“Lake Mendota” in “What We Are When We Are / Kaj smo, ko smo”
Lake Mendota 
1
Kayaks, canoes, sailboats, fishing boats
and racing shells, fours and eights,
collapsibles, one- and two-seaters, coxless
pairs, their necks stretch as they catch
the afternoon breeze on the crested blueness.
Around the wooden bellies, some rock in the
entrails of caught pike, muskellunge and sun
perch, the water weeds swinging to and fro, the
bloom of algae.
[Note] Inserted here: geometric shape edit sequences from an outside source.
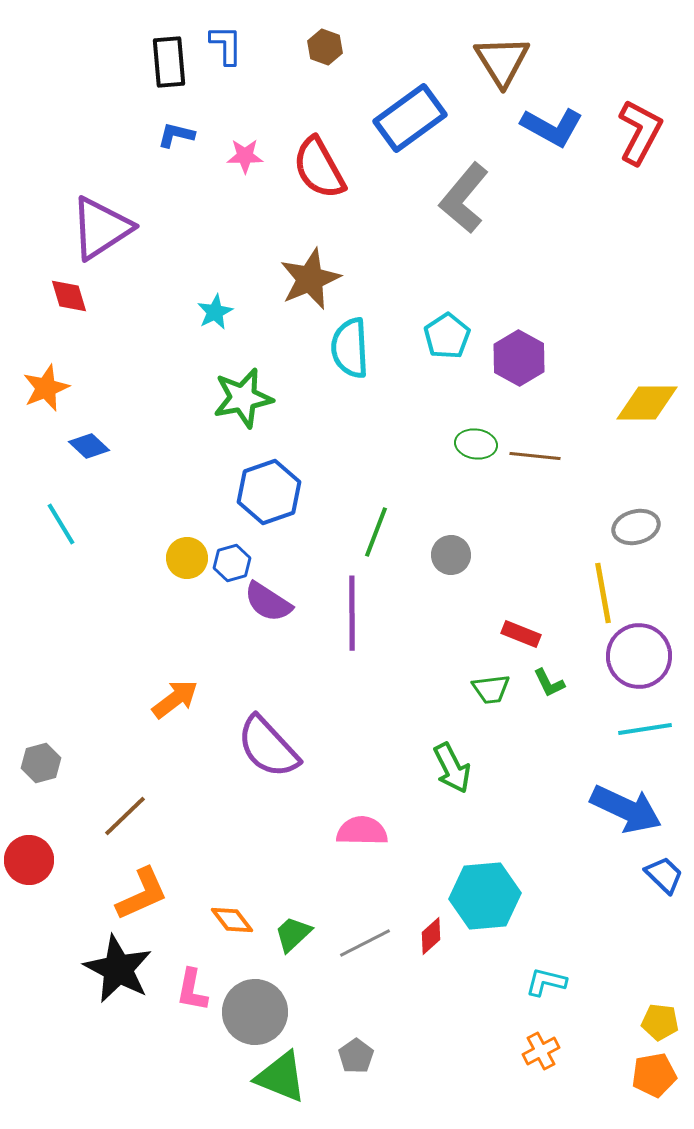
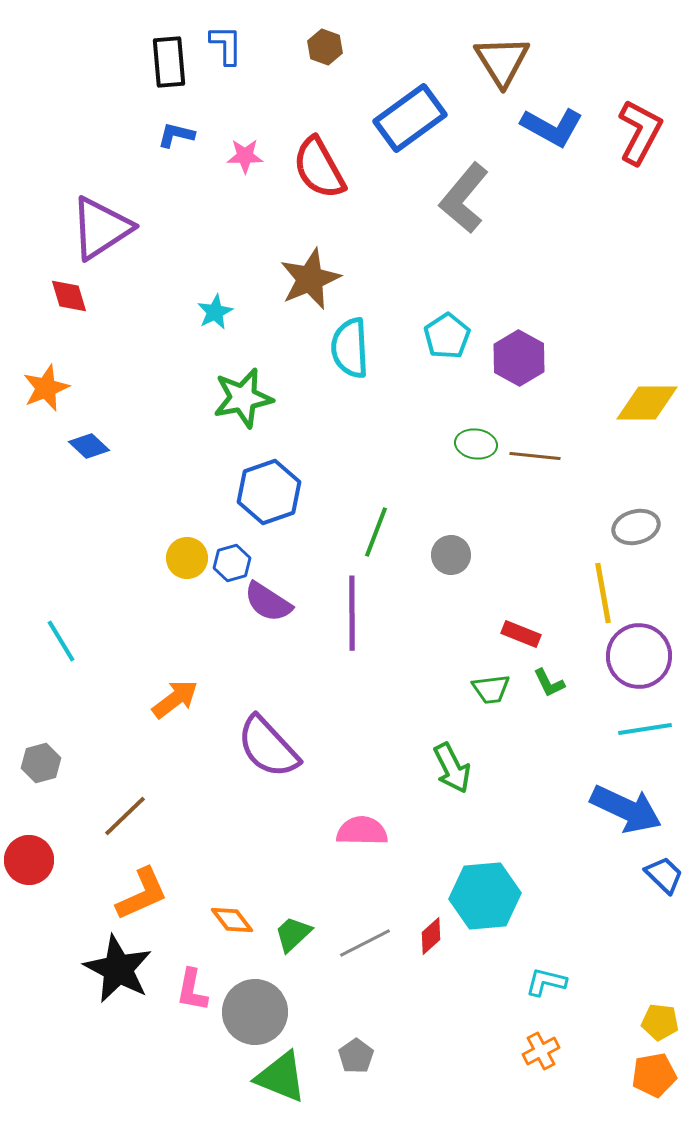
cyan line at (61, 524): moved 117 px down
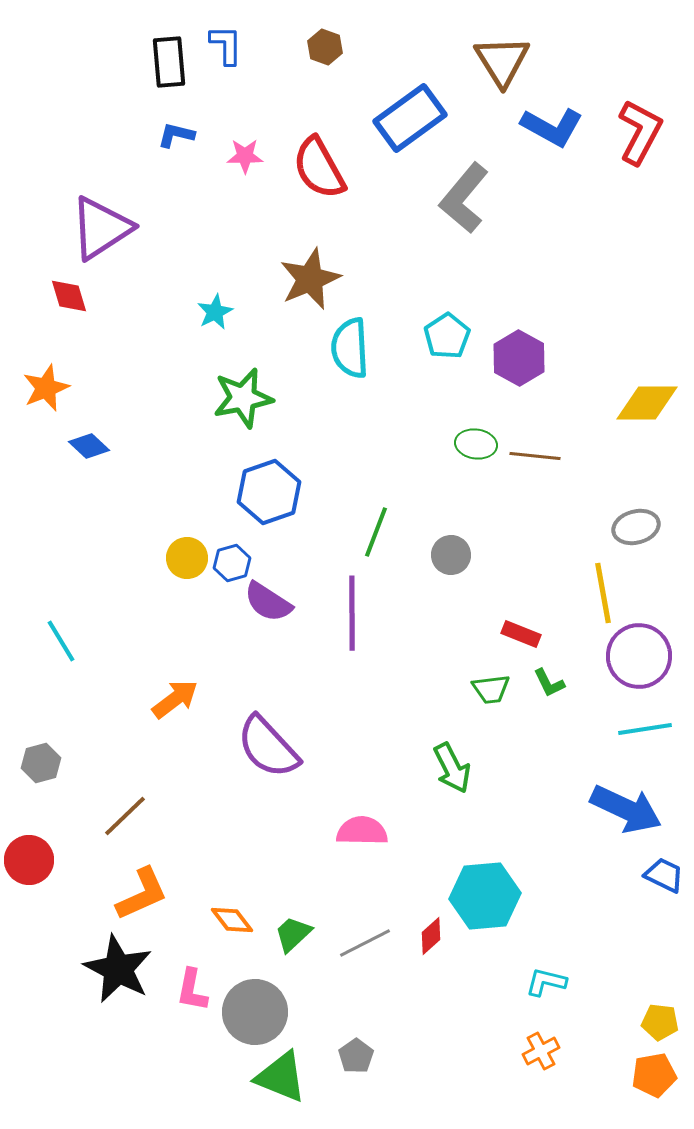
blue trapezoid at (664, 875): rotated 18 degrees counterclockwise
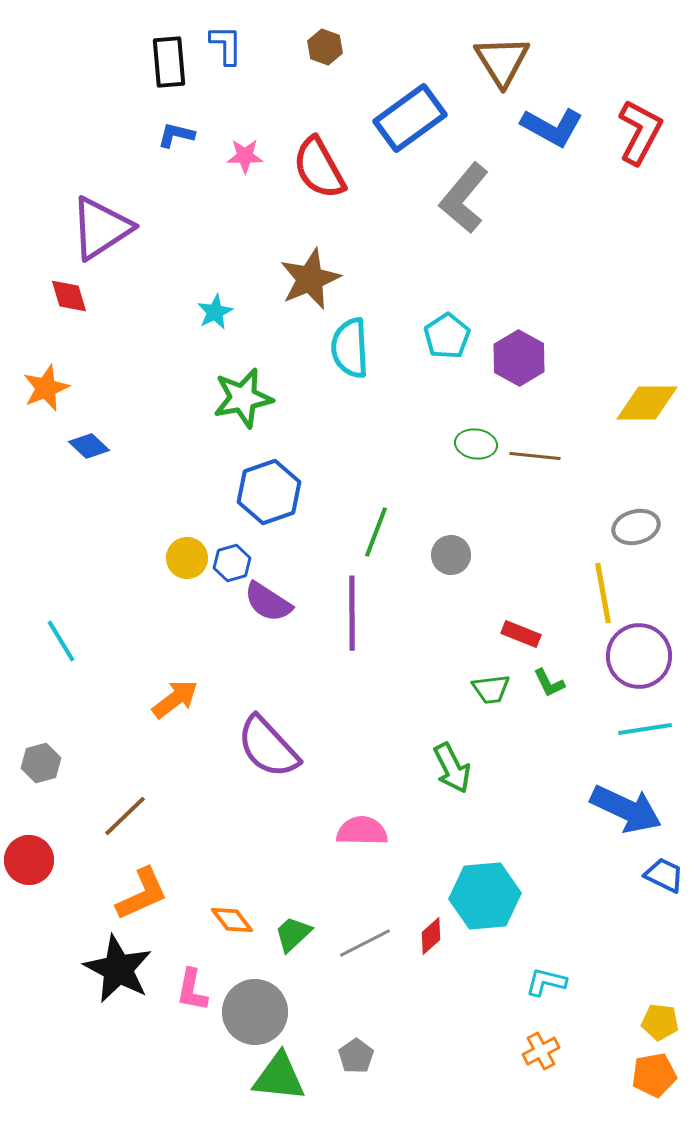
green triangle at (281, 1077): moved 2 px left; rotated 16 degrees counterclockwise
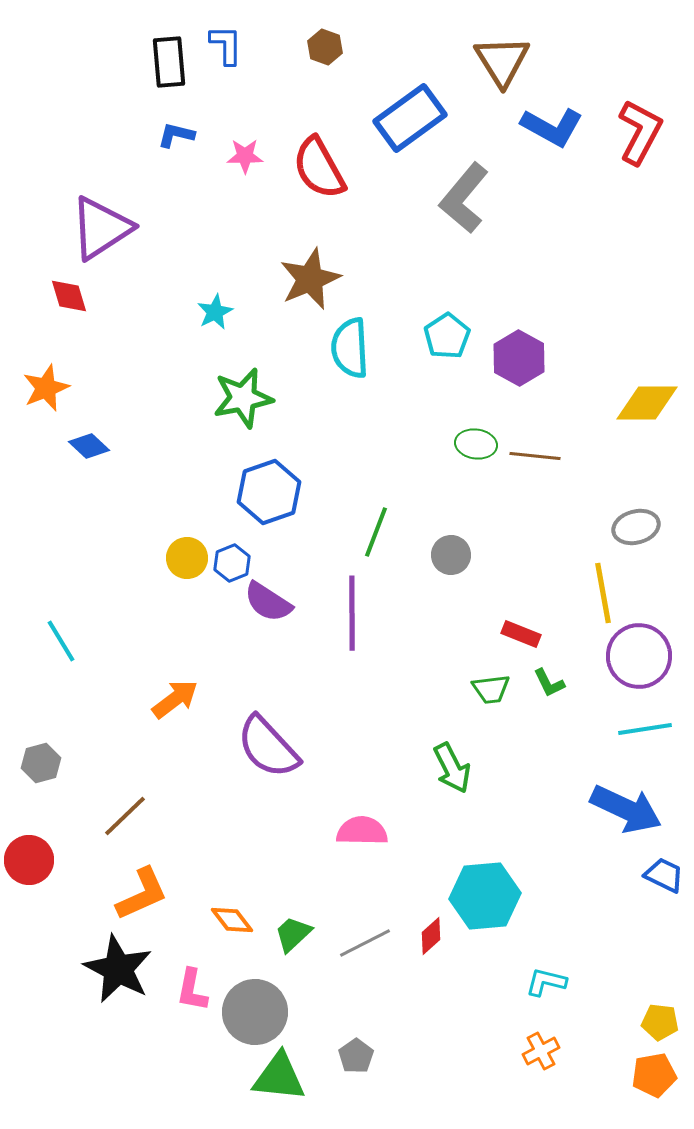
blue hexagon at (232, 563): rotated 6 degrees counterclockwise
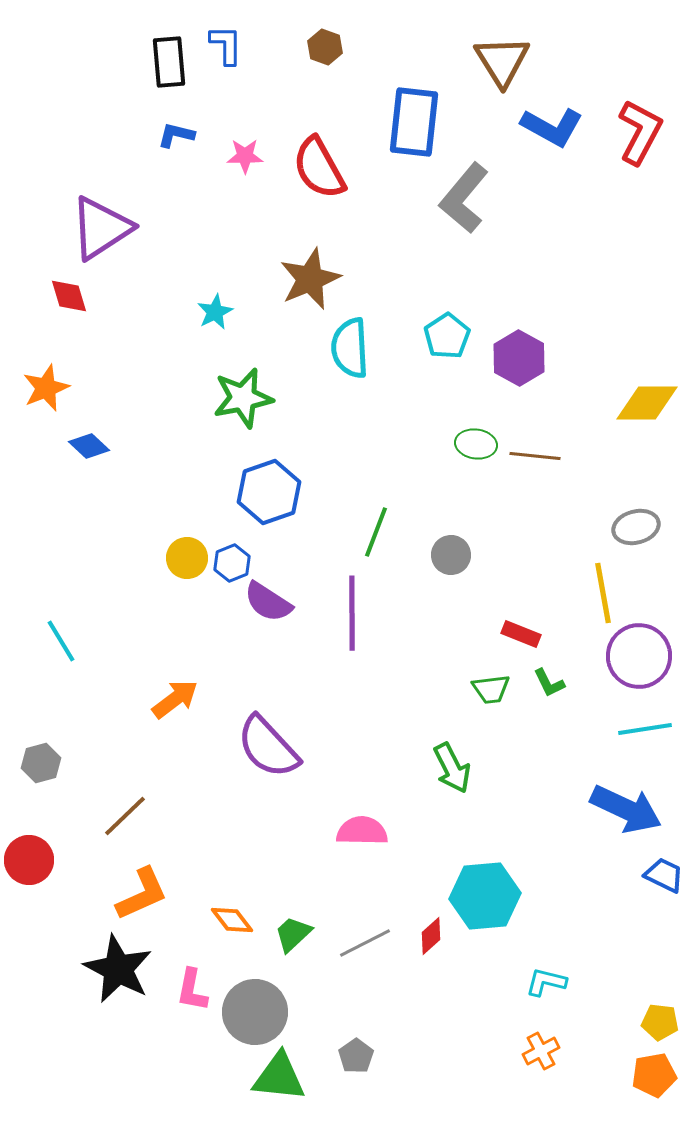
blue rectangle at (410, 118): moved 4 px right, 4 px down; rotated 48 degrees counterclockwise
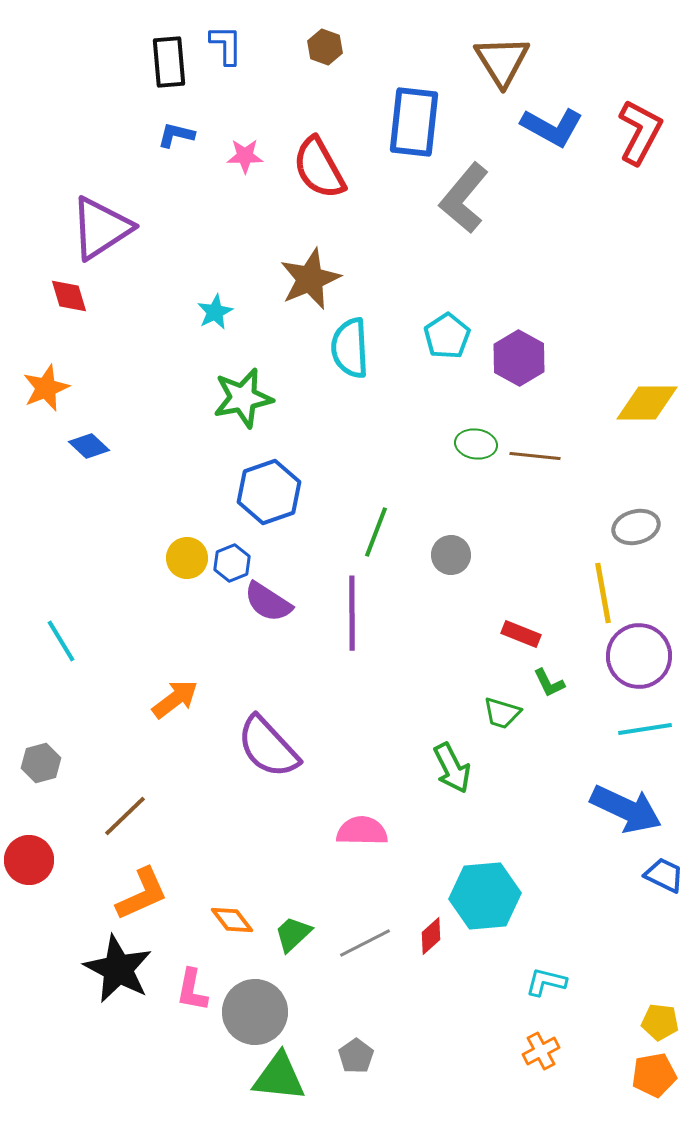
green trapezoid at (491, 689): moved 11 px right, 24 px down; rotated 24 degrees clockwise
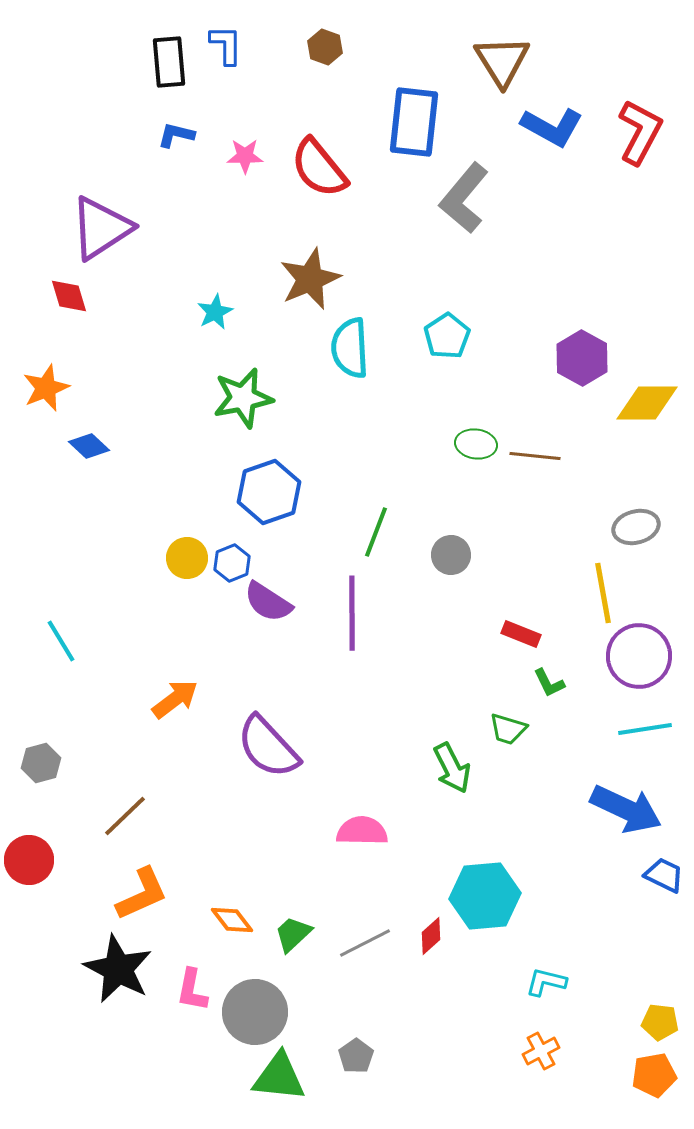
red semicircle at (319, 168): rotated 10 degrees counterclockwise
purple hexagon at (519, 358): moved 63 px right
green trapezoid at (502, 713): moved 6 px right, 16 px down
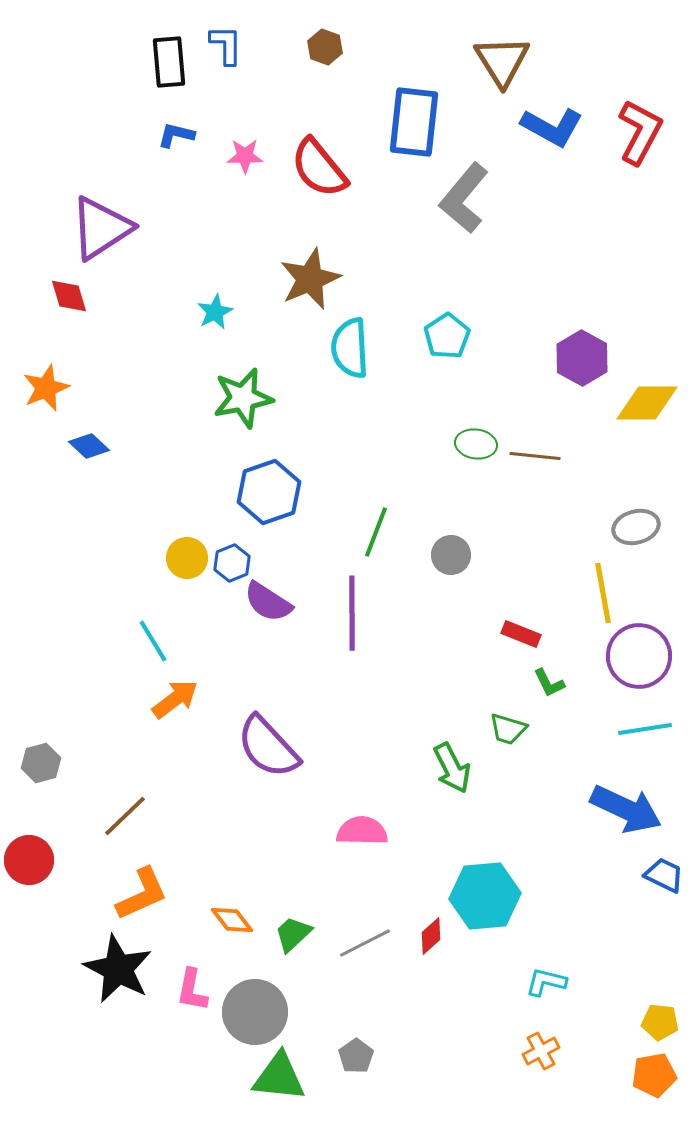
cyan line at (61, 641): moved 92 px right
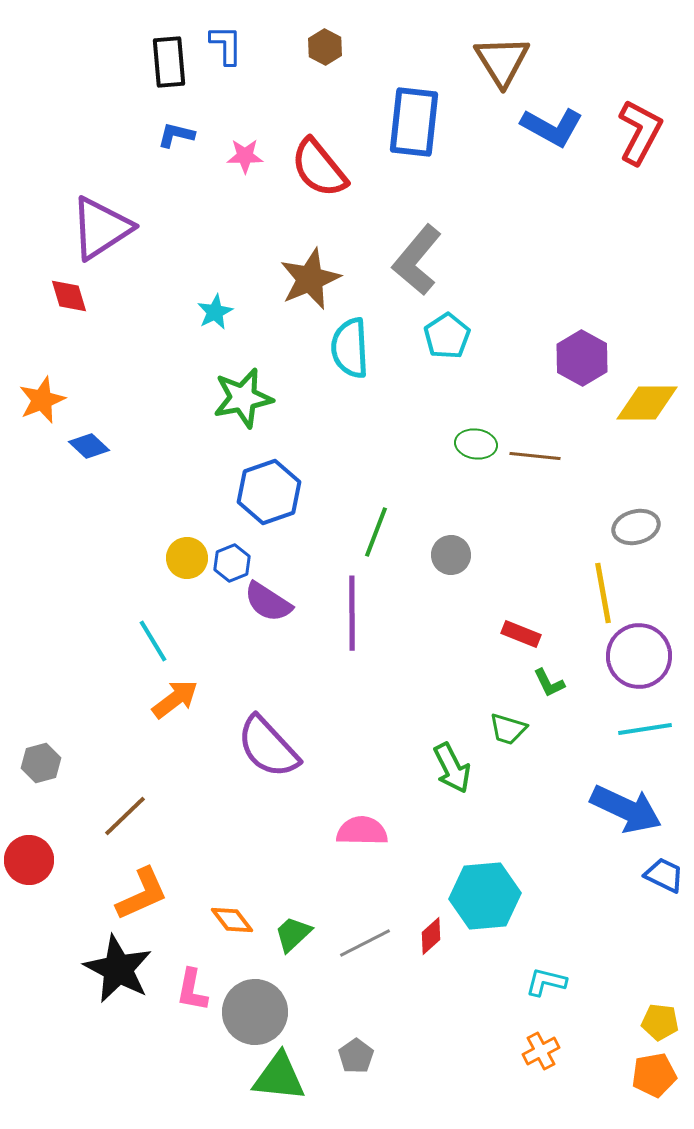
brown hexagon at (325, 47): rotated 8 degrees clockwise
gray L-shape at (464, 198): moved 47 px left, 62 px down
orange star at (46, 388): moved 4 px left, 12 px down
In the darkness of glacial deposits
they guess whether the fish that suddenly disappeared
vertically, up to the surface, has fallen for the
glare of cutters, or suddenly had faith in the white flags
that in their dozens admire the sparkling surface
of the lake and whisper: “Mirror, mirror, tell us,
which one will the water take first?”
2
In the holiday mood of Memorial Day,
long before the fireworks blossom on the dark water, as an
oarsman, still in pajamas, on the veranda scans the captured
clouds on the vault of the sun, the oars are still drowsing
in the boathouse, in the depths decomposers chat
about old acquaintances who have sailed not ahead but right
downward, to the region of undergrowth, of animal plankton.
Between the pinkies of the milfoil they willy-nilly took up
limnology until it adopted them. In the lee of the bay,
where the waves and the wind are brought to a halt in the reeds,
someone, as the splashes come through the cracks in the
boats, suddenly recalls the sayings of their former body.